After you deploy the ingress gateway service, you can view the details of the ingress gateway service in the Container Service console.
  • To view the basic information about the ingress gateway service, perform the following steps:
    1. Log on to the Container Service console.
    2. In the left-side navigation pane, click Clusters.
    3. On the Clusters page, click the name of the cluster in which the ingress gateway service is deployed. Alternatively, click Details in the Actions column of the cluster in which the ingress gateway service is deployed.
    4. In the left-side navigation pane of the details page, choose Network > Services.
    5. At the top of the Services page, select istio-system from the Namespace drop-down list.
    6. Click Details in the Actions column of the ingress gateway service that you want to view.
  • To view the pod information about the ingress gateway service, perform the following steps:
    1. Log on to the Container Service console.
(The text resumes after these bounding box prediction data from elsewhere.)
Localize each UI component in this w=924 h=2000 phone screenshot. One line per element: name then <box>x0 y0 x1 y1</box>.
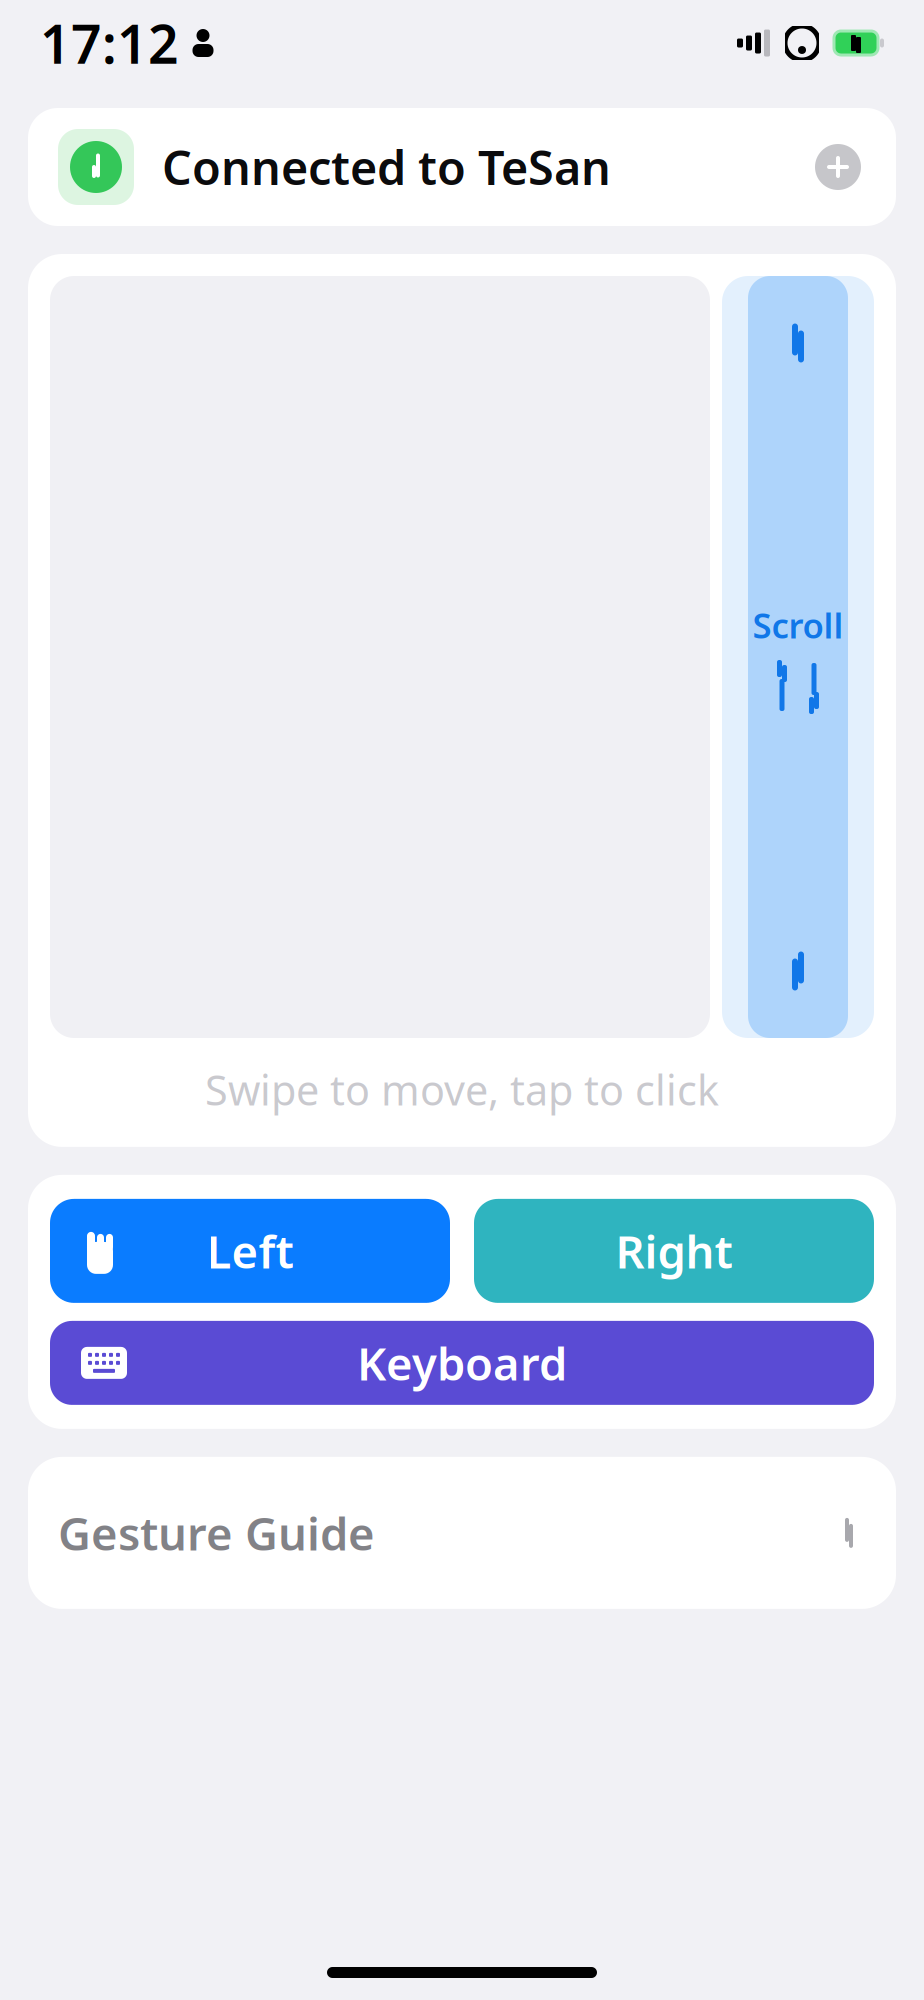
button[interactable]: Left <box>50 1199 450 1303</box>
staticText: Keyboard <box>357 1333 567 1393</box>
button[interactable]: Dismiss <box>810 139 866 195</box>
staticText: Right <box>616 1221 732 1281</box>
button[interactable]: Keyboard <box>50 1321 874 1405</box>
staticText: Gesture Guide <box>58 1503 375 1563</box>
button[interactable]: Right <box>474 1199 874 1303</box>
button[interactable]: Scroll strip <box>722 276 874 1038</box>
staticText: Swipe to move, tap to click <box>205 1062 719 1117</box>
button[interactable]: Gesture Guide <box>28 1457 896 1609</box>
staticText: Connected to TeSan <box>162 136 611 198</box>
staticText: 17:12 <box>40 8 179 78</box>
staticText: Left <box>206 1221 294 1281</box>
staticText: Scroll <box>752 602 844 648</box>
    2. In the left-side navigation pane, click Clusters.
    3. On the Clusters page, click the name of the cluster in which the ingress gateway service is deployed. Alternatively, click Details in the Actions column of the cluster in which the ingress gateway service is deployed.
    4. In the left-side navigation pane, choose Workloads > Pods.
    5. At the top of the Pods page, select istio-system from the Namespace drop-down list.
    6. Click View Details in the Actions column of the pod of the ingress gateway service.